DC:  Luckily I have always had another string to my bow and that was Castaways Cricket!  Fortunately being selected for the national side of Canada at cricket allowed an excuse for involvement with quite a few Tours to Australia and Asia with the greatest bunch of players!  The weather for the most part makes cricket touring really fun!  Golf is a year round addiction and some years ago I found myself Captain at Victoria Golf Club.

 

CW: Dave, you have seen some thirty years of CW rugby. What do you think about this history?

DC: I think we always enjoy the videos of the game “we used to know”, recognizing that our childhood heroes worked in mines and banks; taught, or were students. Reflecting upon how we used to train – maybe twice a week! I took the tube train right across London to train with Wasps – at my own expense! To be in the condition the modern player is in, is more than a full time job. I have marked Tony O’Reilly a couple of times when he was with Leicester and he was fairly slender when compared to Jonah Lomu! It is a totally different game, a fact to which Gareth Rees would attest, having played at both the “amateur” and professional level.

 

 

CW: Rugby “today”, rugby “then”. What do you think about this evolution? Could the best of “back in the day” hold their own in today’s game?

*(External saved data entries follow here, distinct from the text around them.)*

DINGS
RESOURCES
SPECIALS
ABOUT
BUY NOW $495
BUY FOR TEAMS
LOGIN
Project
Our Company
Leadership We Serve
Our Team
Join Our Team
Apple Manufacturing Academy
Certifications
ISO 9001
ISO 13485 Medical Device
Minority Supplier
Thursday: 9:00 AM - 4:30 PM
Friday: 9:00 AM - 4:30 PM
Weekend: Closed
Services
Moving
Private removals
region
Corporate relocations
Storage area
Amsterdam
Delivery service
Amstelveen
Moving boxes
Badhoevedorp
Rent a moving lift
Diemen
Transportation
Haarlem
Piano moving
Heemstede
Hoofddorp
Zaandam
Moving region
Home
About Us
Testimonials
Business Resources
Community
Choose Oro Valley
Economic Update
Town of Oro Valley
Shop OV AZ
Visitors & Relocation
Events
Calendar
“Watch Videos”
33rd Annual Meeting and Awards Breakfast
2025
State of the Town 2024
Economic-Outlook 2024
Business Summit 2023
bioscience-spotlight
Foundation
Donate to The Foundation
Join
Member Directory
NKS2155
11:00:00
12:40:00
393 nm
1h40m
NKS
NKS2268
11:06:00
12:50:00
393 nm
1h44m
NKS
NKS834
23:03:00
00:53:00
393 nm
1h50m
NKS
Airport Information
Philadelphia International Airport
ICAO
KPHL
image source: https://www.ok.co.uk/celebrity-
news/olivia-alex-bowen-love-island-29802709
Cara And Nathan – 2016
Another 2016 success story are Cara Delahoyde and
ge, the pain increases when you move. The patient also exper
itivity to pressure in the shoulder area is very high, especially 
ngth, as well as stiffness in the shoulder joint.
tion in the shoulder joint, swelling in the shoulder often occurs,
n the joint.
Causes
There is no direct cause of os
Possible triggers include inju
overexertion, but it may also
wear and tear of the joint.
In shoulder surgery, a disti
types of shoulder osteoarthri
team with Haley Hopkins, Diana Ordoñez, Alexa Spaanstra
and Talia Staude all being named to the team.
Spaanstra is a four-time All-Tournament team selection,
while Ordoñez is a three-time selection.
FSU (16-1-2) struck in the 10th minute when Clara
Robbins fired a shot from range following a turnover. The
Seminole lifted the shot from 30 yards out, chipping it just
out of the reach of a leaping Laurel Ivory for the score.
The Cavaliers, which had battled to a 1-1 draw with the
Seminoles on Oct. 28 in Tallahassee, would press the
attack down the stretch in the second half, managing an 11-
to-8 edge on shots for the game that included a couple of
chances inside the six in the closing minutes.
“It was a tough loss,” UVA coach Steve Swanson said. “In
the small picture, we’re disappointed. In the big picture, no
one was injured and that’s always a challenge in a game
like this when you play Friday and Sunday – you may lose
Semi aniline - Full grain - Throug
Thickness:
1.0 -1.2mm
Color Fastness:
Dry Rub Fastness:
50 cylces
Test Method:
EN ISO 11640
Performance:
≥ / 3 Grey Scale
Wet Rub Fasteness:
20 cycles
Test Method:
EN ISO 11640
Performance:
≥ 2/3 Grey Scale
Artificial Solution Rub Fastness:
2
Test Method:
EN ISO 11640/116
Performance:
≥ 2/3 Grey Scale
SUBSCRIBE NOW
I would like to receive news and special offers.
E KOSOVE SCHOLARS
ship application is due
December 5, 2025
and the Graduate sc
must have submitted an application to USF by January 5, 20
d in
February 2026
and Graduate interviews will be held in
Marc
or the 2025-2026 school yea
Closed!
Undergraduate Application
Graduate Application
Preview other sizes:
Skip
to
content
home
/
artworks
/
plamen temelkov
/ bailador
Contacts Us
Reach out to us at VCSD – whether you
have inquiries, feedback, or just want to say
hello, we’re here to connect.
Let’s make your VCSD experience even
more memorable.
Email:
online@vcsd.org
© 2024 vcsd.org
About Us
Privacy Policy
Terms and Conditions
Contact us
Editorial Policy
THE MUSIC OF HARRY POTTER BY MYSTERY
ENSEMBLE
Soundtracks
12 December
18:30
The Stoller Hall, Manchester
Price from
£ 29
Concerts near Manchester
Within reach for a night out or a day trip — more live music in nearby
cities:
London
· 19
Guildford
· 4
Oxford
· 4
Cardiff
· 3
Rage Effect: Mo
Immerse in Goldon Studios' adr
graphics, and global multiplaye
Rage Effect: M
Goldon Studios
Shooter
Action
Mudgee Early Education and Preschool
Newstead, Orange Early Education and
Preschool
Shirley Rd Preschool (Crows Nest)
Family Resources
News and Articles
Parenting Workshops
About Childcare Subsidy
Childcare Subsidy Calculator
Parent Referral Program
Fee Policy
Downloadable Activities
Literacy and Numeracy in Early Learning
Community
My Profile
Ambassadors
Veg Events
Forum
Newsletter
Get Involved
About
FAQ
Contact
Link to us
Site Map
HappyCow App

DC: One cannot compare. CW has players prepared for the modern game and I for one, am looking forward to watching them in action at Windsor Park as soon as this blight leaves us. It is to be hoped that I can see a return to club rugby after Covid times. As weekly trips to home games emphasize; what a “Grand Old Team” it is!

 

CW:  A dual-sport International.  WOW!  Dave did spend some time reminiscing about times at the Oak Bay Beach Snug and how a small group tossed some names in a glass and the last name out was the Castaways and thus a new club in the VIRU was born!  As we know today, the Wanderers and Castaways needed to amalgamate to have their histories survive, thus our Tricolours – Castaway Wanderers.  In conclusion, I think I could speak on behalf of the club to thank you for your support, Dave.  Thanks for your time and willingness to give our followers some insight into days of yore and snippets of your wry wit.

 

Clarkie and The Ruggernut pontificate the outcome!